● Activity:
The data must be reproduced verbatim; images are to be omitted.

[Dataset excerpts]
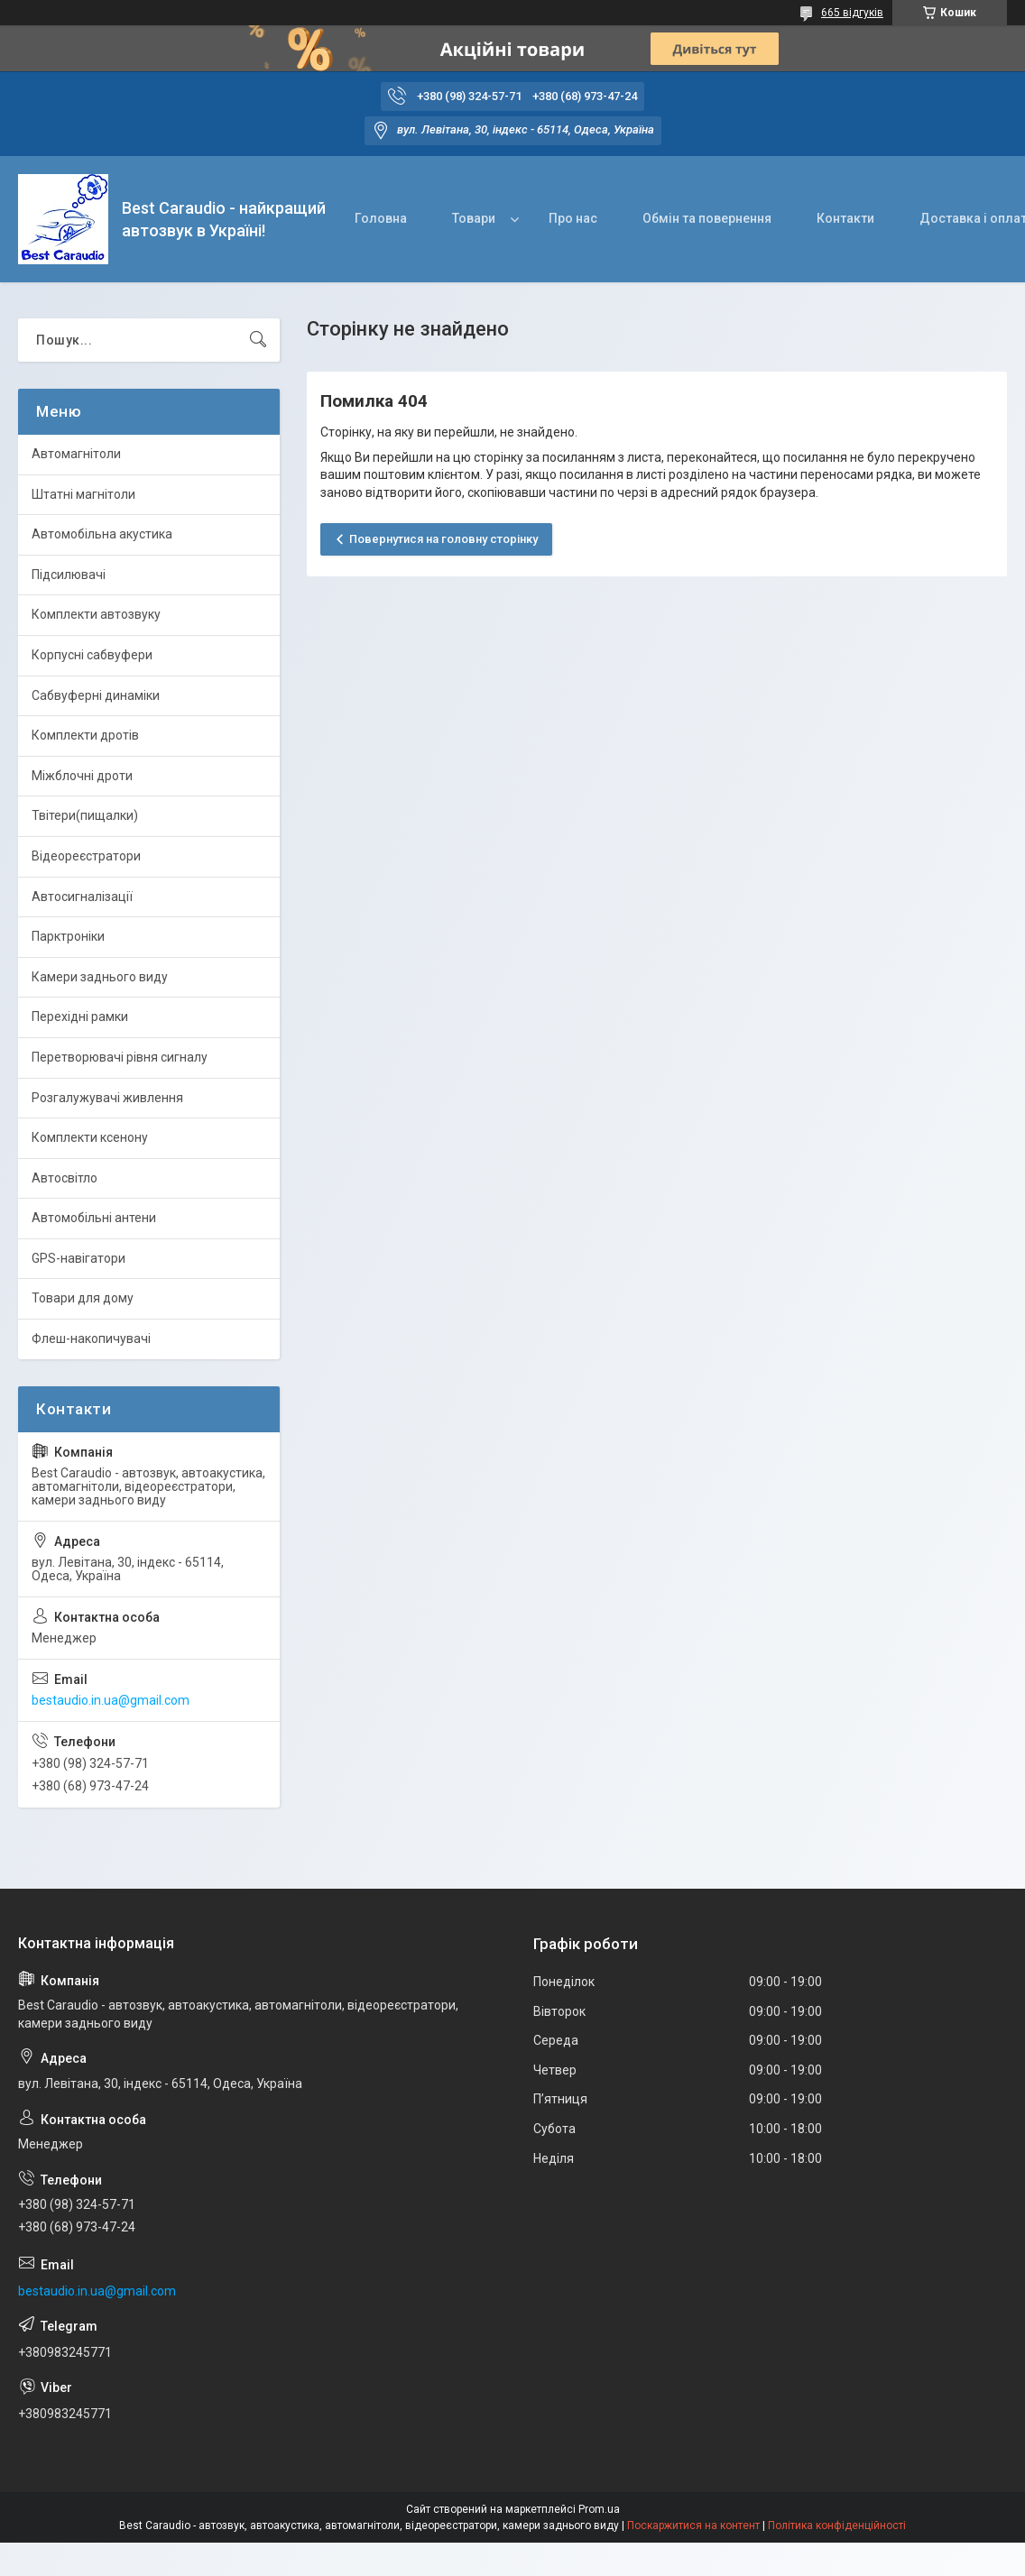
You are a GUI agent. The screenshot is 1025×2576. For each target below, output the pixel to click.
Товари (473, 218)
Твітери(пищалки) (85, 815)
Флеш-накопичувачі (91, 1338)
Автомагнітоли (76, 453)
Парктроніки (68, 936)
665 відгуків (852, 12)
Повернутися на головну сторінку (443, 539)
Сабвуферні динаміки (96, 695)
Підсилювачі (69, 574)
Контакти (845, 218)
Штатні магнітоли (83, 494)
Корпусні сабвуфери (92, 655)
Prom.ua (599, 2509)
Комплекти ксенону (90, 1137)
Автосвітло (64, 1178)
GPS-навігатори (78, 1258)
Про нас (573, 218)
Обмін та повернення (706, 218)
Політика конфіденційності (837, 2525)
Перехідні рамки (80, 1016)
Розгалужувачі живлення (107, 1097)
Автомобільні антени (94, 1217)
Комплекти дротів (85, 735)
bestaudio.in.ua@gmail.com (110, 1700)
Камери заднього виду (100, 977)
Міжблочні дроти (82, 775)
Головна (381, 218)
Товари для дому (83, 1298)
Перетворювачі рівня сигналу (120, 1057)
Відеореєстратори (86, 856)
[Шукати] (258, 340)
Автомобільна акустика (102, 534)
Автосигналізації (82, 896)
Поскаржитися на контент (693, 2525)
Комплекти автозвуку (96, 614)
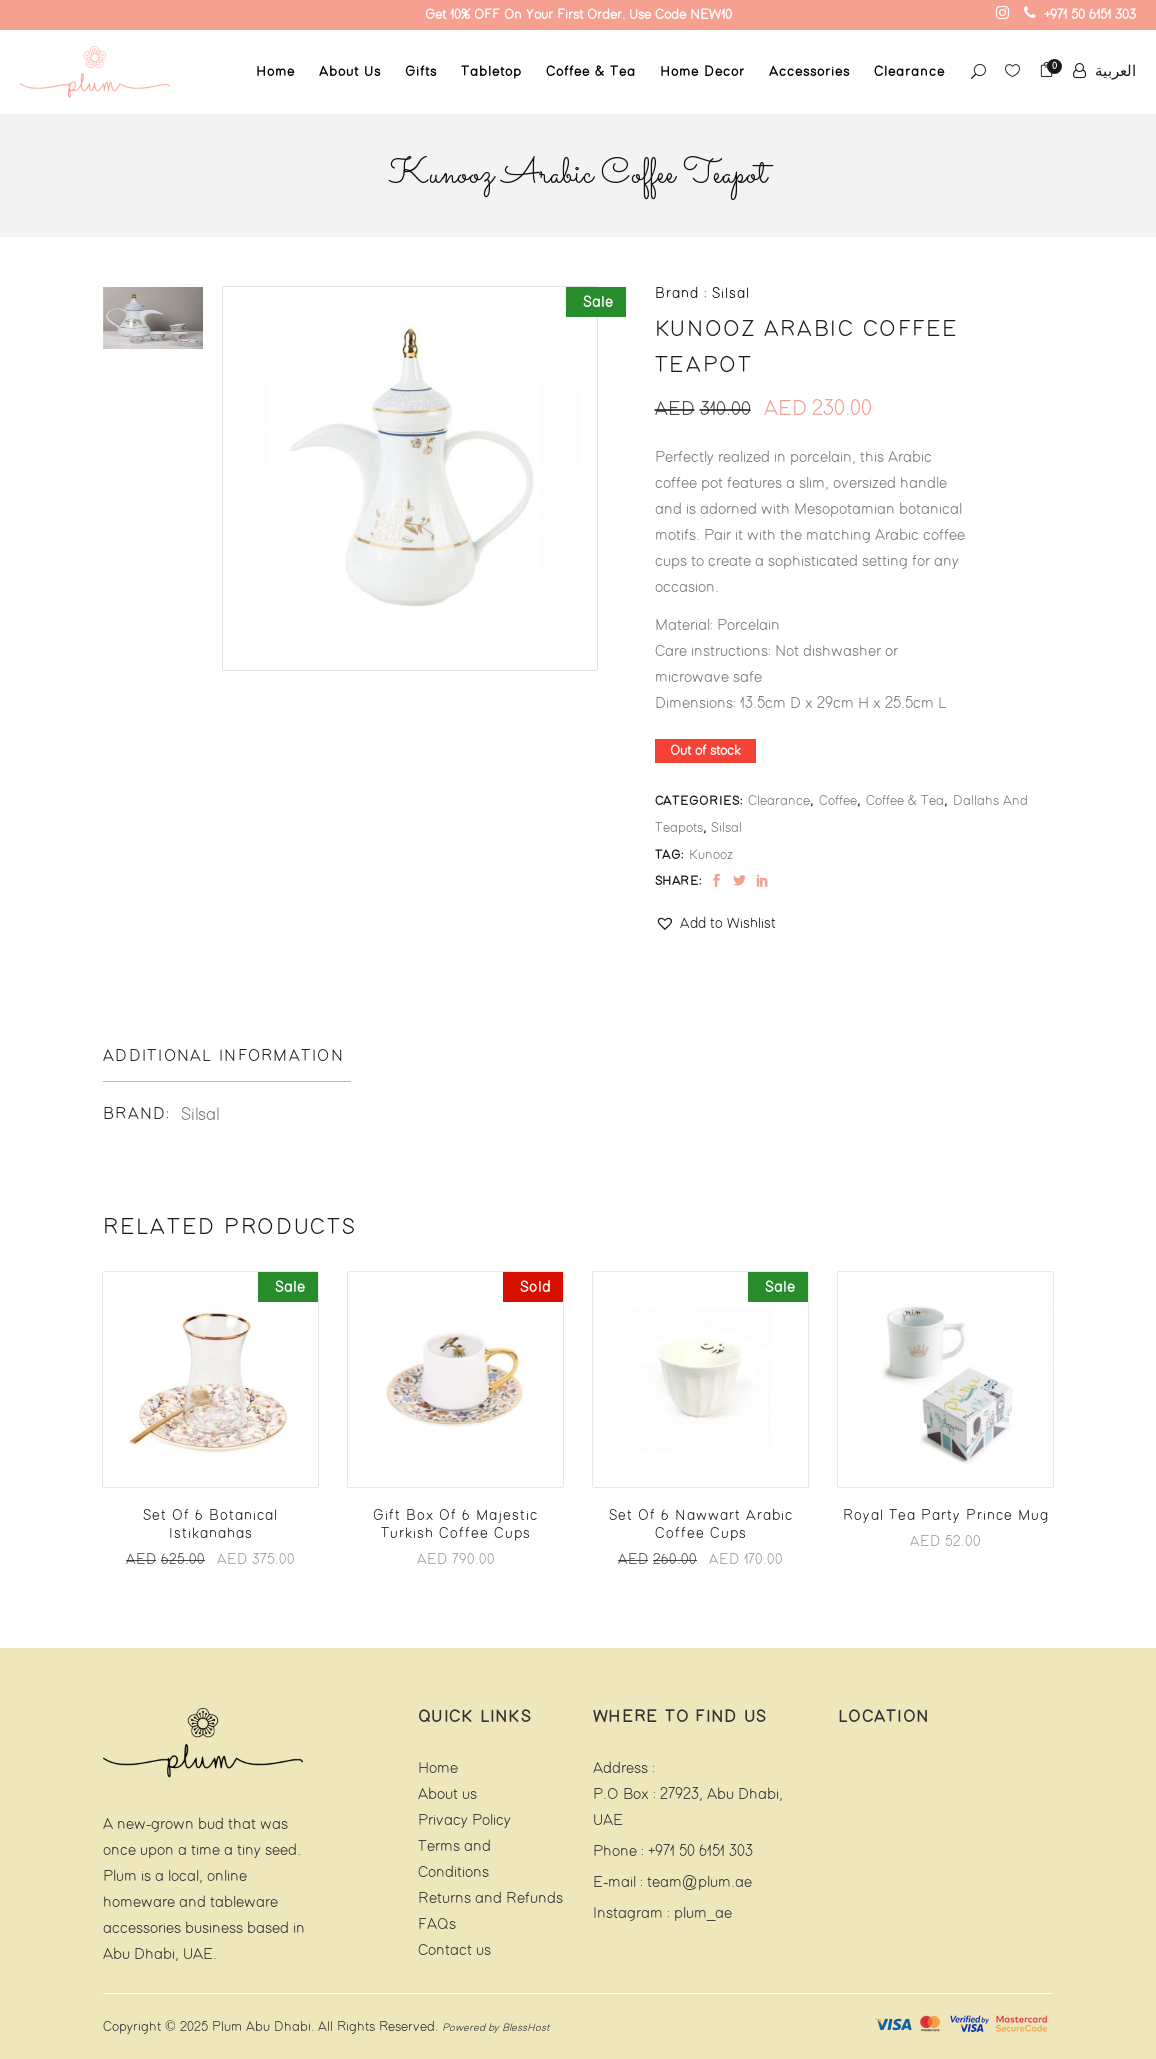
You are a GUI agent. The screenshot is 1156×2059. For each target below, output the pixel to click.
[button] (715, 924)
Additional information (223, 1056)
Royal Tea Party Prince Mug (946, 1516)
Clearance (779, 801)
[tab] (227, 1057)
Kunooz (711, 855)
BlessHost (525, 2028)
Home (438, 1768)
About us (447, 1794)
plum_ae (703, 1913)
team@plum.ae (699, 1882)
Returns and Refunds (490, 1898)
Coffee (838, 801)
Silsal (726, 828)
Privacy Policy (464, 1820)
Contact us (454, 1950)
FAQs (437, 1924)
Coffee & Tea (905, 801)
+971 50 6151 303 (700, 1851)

● Output for this task:
You are a GUI agent. The screenshot is 1025×2576. For each target below, output the pixel to click.
Товари (473, 218)
Твітери(пищалки) (85, 815)
Флеш-накопичувачі (91, 1338)
Автомагнітоли (76, 453)
Парктроніки (68, 936)
665 відгуків (852, 12)
Повернутися на головну сторінку (443, 539)
Сабвуферні динаміки (96, 695)
Підсилювачі (69, 574)
Контакти (845, 218)
Штатні магнітоли (83, 494)
Корпусні сабвуфери (92, 655)
Prom.ua (599, 2509)
Комплекти ксенону (90, 1137)
Автосвітло (64, 1178)
GPS-навігатори (78, 1258)
Про нас (573, 218)
Обмін та повернення (706, 218)
Політика конфіденційності (837, 2525)
Перехідні рамки (80, 1016)
Розгалужувачі живлення (107, 1097)
Автомобільні антени (94, 1217)
Комплекти дротів (85, 735)
bestaudio.in.ua@gmail.com (110, 1700)
Камери заднього виду (100, 977)
Міжблочні дроти (82, 775)
Головна (381, 218)
Товари для дому (83, 1298)
Перетворювачі рівня сигналу (120, 1057)
Відеореєстратори (86, 856)
[Шукати] (258, 340)
Автомобільна акустика (102, 534)
Автосигналізації (82, 896)
Поскаржитися на контент (693, 2525)
Комплекти автозвуку (96, 614)
You are a GUI agent. The screenshot is 1156×2059. For each target below, output the pixel to click.
[button] (715, 924)
Additional information (223, 1056)
Royal Tea Party Prince Mug (946, 1516)
Clearance (779, 801)
[tab] (227, 1057)
Kunooz (711, 855)
BlessHost (525, 2028)
Home (438, 1768)
About us (447, 1794)
plum_ae (703, 1913)
team@plum.ae (699, 1882)
Returns and Refunds (490, 1898)
Coffee (838, 801)
Silsal (726, 828)
Privacy Policy (464, 1820)
Contact us (454, 1950)
FAQs (437, 1924)
Coffee & Tea (905, 801)
+971 50 6151 303 (700, 1851)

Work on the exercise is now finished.